Each line from the one containing "Microaspersores" to the end of the records should be copied exactly, and no other line.

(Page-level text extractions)
··········
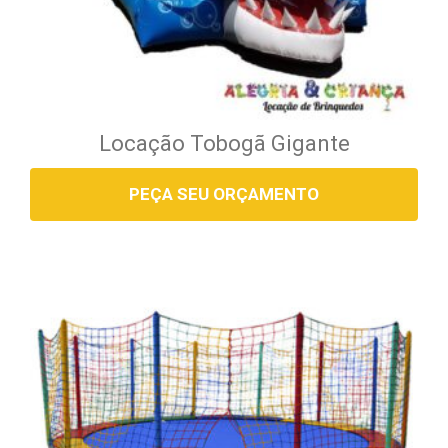
Locação Tobogã Gigante
PEÇA SEU ORÇAMENTO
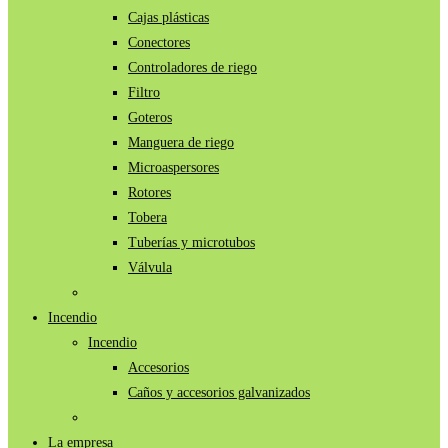
Cajas plásticas
Conectores
Controladores de riego
Filtro
Goteros
Manguera de riego
Microaspersores
Rotores
Tobera
Tuberías y microtubos
Válvula
Incendio
Incendio
Accesorios
Caños y accesorios galvanizados
La empresa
··········
**ANSWER**:
Microaspersores
Rotores
Tobera
Tuberías y microtubos
Válvula
Incendio
Incendio
Accesorios
Caños y accesorios galvanizados
La empresa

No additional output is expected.